Here we present CaosDB, a Research Data Management System (RDMS) designed to ensure seamless integration of inhomogeneous data sources and repositories of legacy data. Its primary purpose is the management of data from biomedical sciences, both from simulations and experiments during the complete research data lifecycle. An RDMS for this domain faces particular challenges: Research data arise in huge amounts, from a wide variety of sources, and traverse a highly branched path of further processing. To be accepted by its users, an RDMS must be built around workflows of the scientists and practices and thus support changes in workflow and data structure. Nevertheless it should encourage and support the development and observation of standards and furthermore facilitate the automation of data acquisition and processing with specialized software. The storage data model of an RDMS must reflect these complexities with appropriate semantics and ontologies while offering simple methods for finding, retrieving, and understanding relevant data. We show how CaosDB responds to these challenges and give an overview of the CaosDB Server, its data model and its easy-to-learn CaosDB Query Language. We briefly discuss the status of the implementation, how we currently use CaosDB, and how we plan to use and extend it.

9 Tensorboard

Oh go on, tensorboard is kinda OK at this.

10 Forge

TBC. Forge is an attempt to create a custom experiment-oriented build tool by Adam Kosiorek.
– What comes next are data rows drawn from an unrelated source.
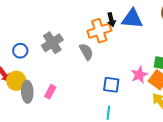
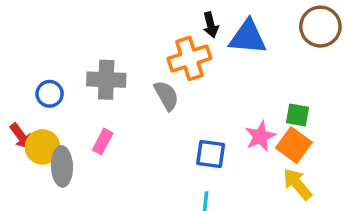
black arrow: (111, 20) -> (211, 25), moved
gray cross: (52, 43) -> (106, 80), turned 35
pink rectangle: (50, 92) -> (103, 142), moved

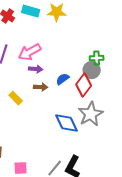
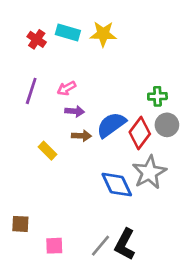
pink arrow: (30, 52) -> (67, 88), size x0.6
gray circle: (92, 70) -> (167, 125), moved
blue semicircle: (63, 79) -> (111, 125), size x1.6

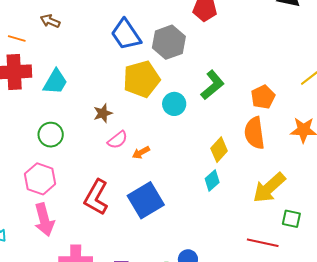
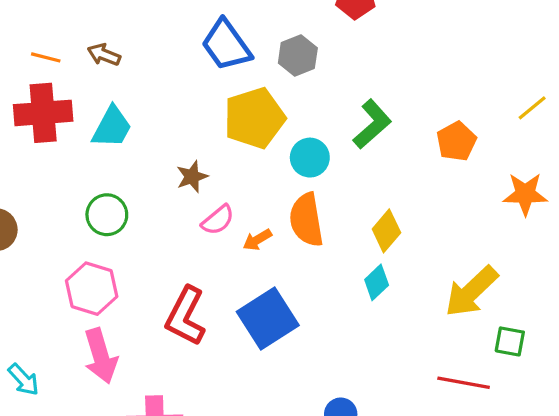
brown arrow: (50, 21) -> (104, 55), moved
gray hexagon: (169, 42) -> (298, 56), size x0.7
orange semicircle: (255, 133) -> (306, 220), moved

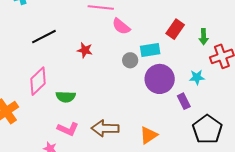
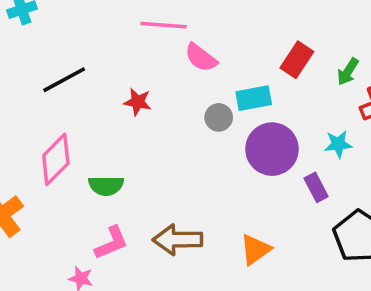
green arrow: (204, 37) -> (348, 72), turned 35
pink L-shape: (68, 129) -> (111, 243), turned -45

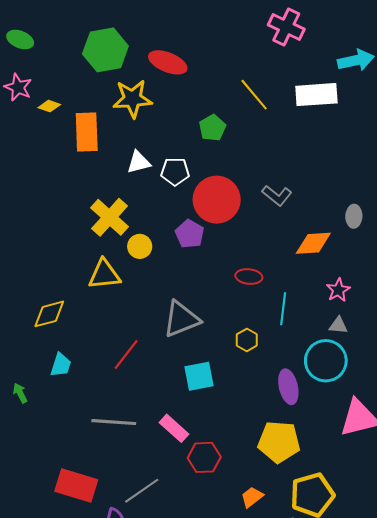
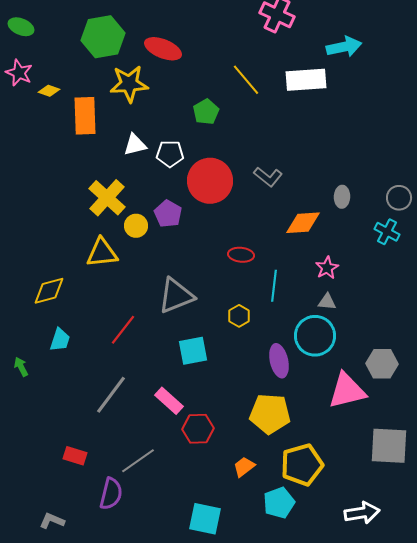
purple pentagon: (190, 234) -> (168, 214), moved
gray line: (114, 422) -> (111, 395), turned -57
red rectangle: (76, 485) -> (75, 456), size x0.6

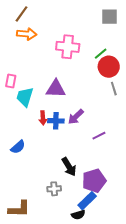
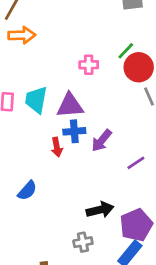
pink cross: (68, 47) -> (89, 65), moved, size x0.6
cyan trapezoid: (25, 97) -> (36, 100), moved
blue cross: (56, 121) -> (74, 131), moved
black arrow: (69, 167) -> (100, 210), turned -66

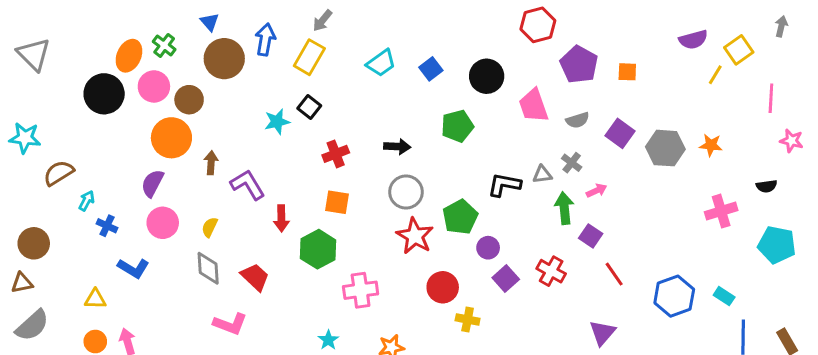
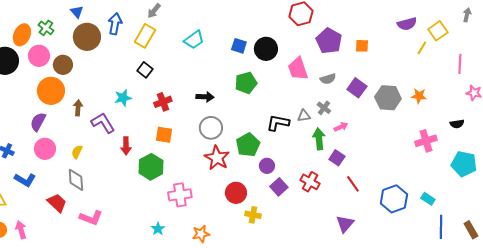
blue square: (431, 69) -> (239, 46), moved, turned -35
cyan star: (277, 122) -> (123, 98), moved
red trapezoid: (255, 277) -> (57, 203), moved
Forge makes it easier to configure experiments and allows easier model inspection and evaluation due to smart checkpoints. With Forge, you can configure and build your dataset and model in separate files and load them easily in an experiment script or a jupyter notebook. Once the model is trained, it can be easily restored from a snapshot (with the corresponding dataset) without the access to the original config files.

Figure 3

11 Sumatra

Sumatra is about tracking and reproducing simulation or analysis parameters for sciencey types. Exploratory data pipelines, especially. Language-agnostic, written in python.